##### Data
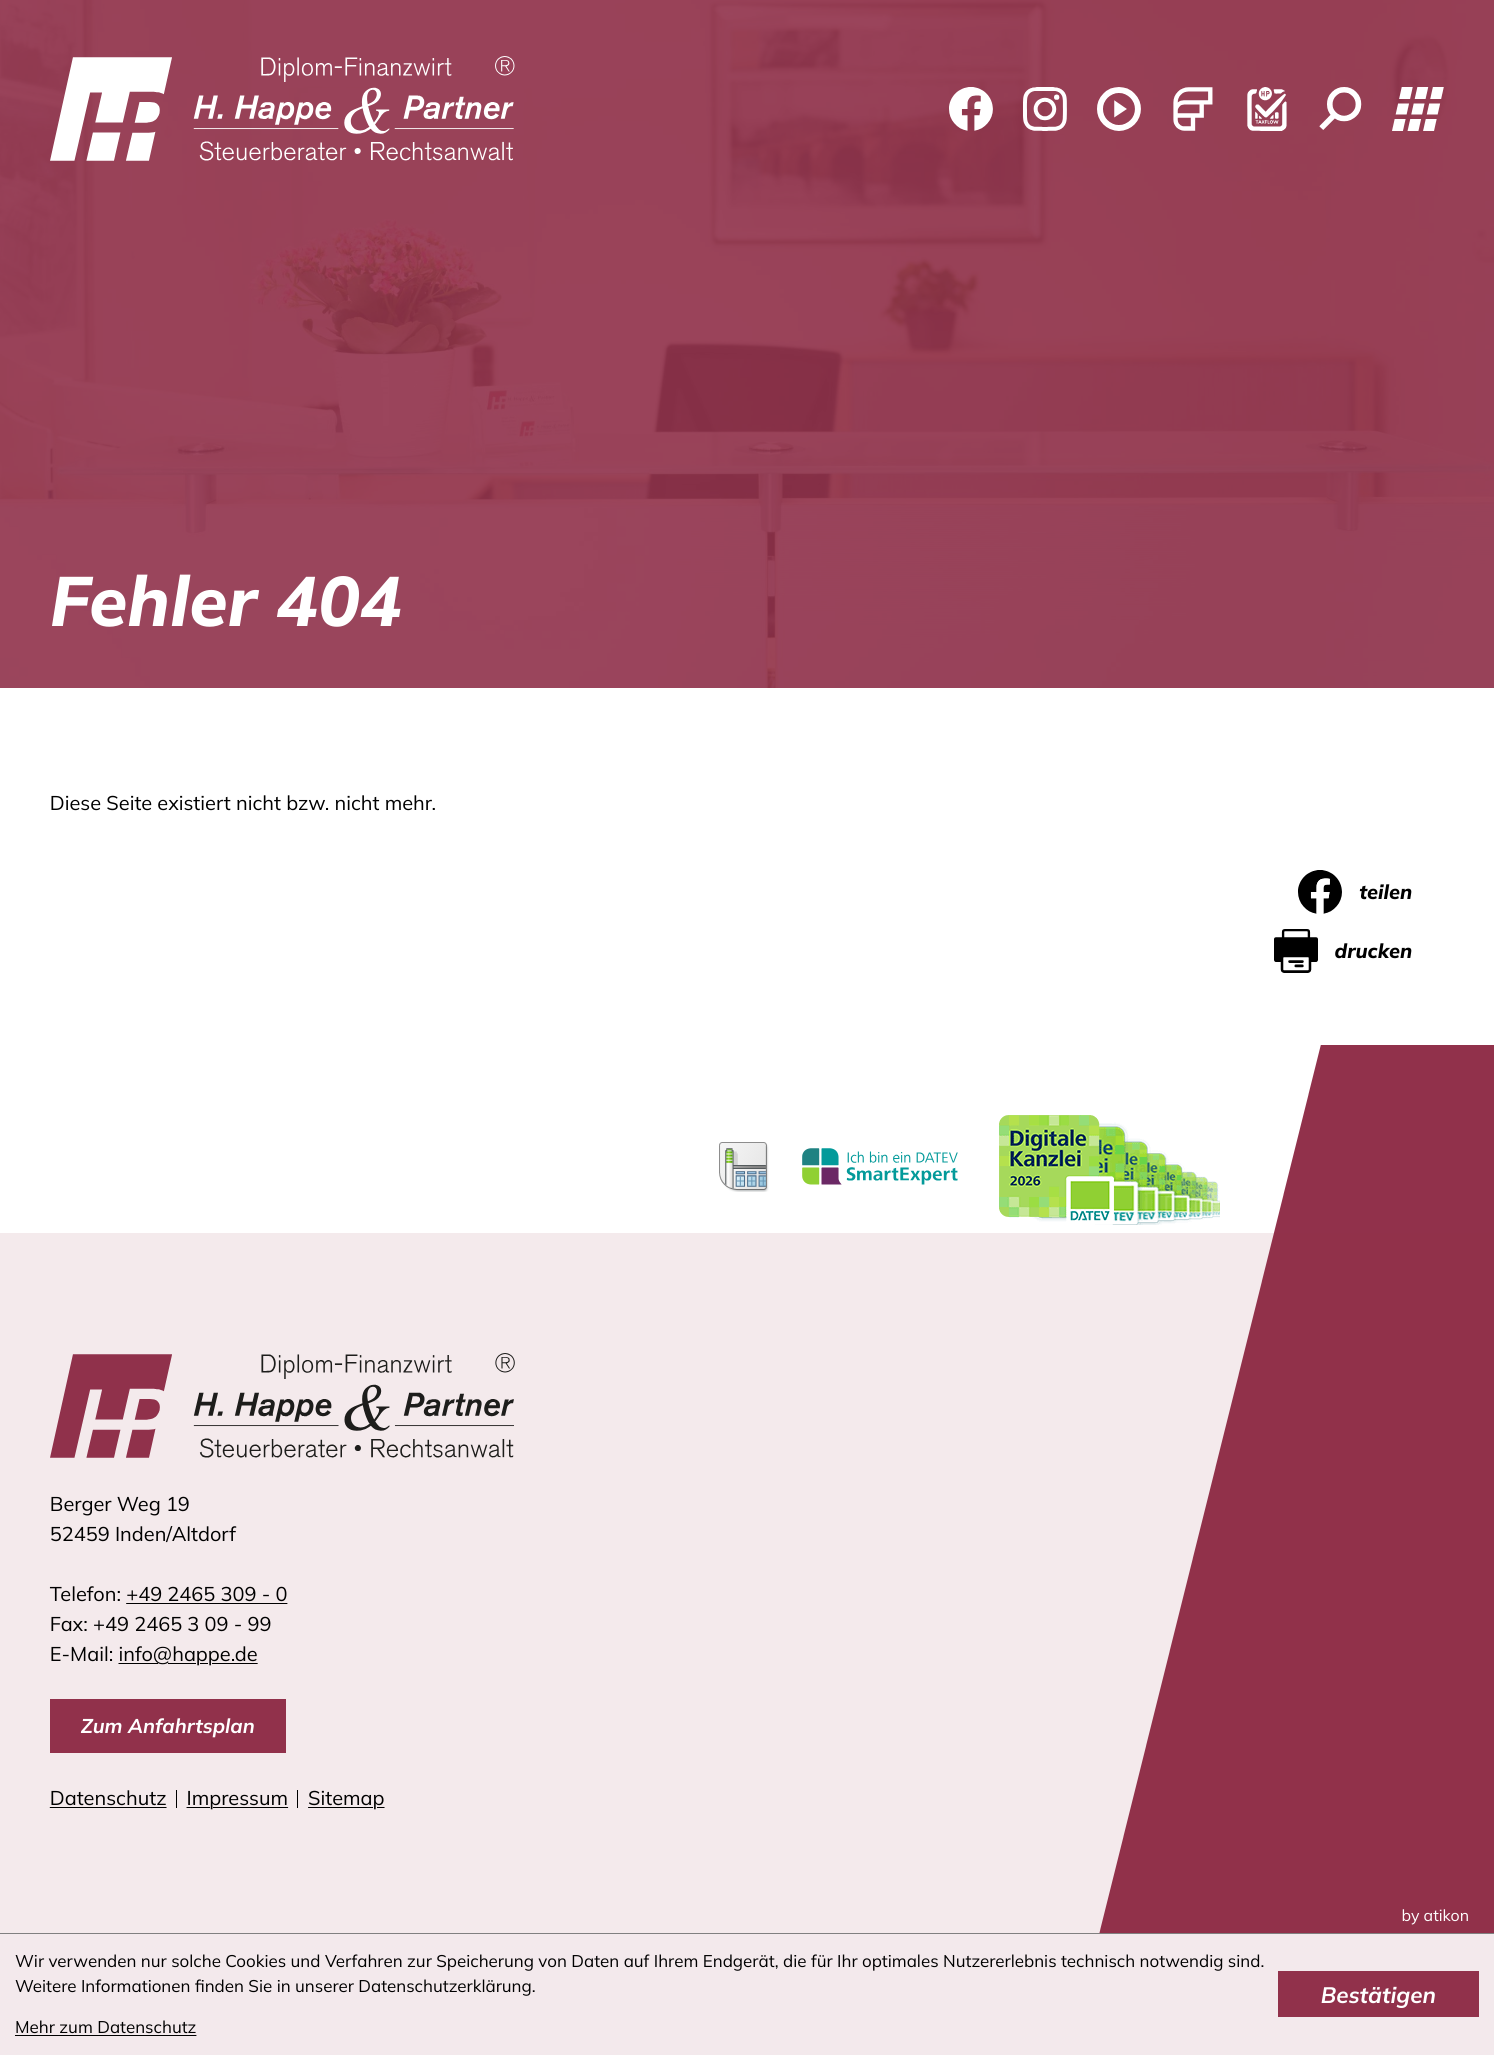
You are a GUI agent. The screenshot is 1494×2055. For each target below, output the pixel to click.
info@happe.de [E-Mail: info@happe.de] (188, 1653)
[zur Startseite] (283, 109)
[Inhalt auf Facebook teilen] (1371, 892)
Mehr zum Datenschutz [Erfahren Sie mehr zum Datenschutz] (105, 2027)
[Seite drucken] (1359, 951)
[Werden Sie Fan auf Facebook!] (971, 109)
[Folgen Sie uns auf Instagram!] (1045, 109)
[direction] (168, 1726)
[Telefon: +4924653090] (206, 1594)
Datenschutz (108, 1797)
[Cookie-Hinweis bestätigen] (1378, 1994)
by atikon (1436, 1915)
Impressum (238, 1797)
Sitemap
##########
Task directions ▸ Go line by line through the records and copy those that contain the word "Datenschutz".

Task solution ▸
Mehr zum Datenschutz [Erfahren Sie mehr zum Datenschutz] (105, 2027)
Datenschutz (108, 1797)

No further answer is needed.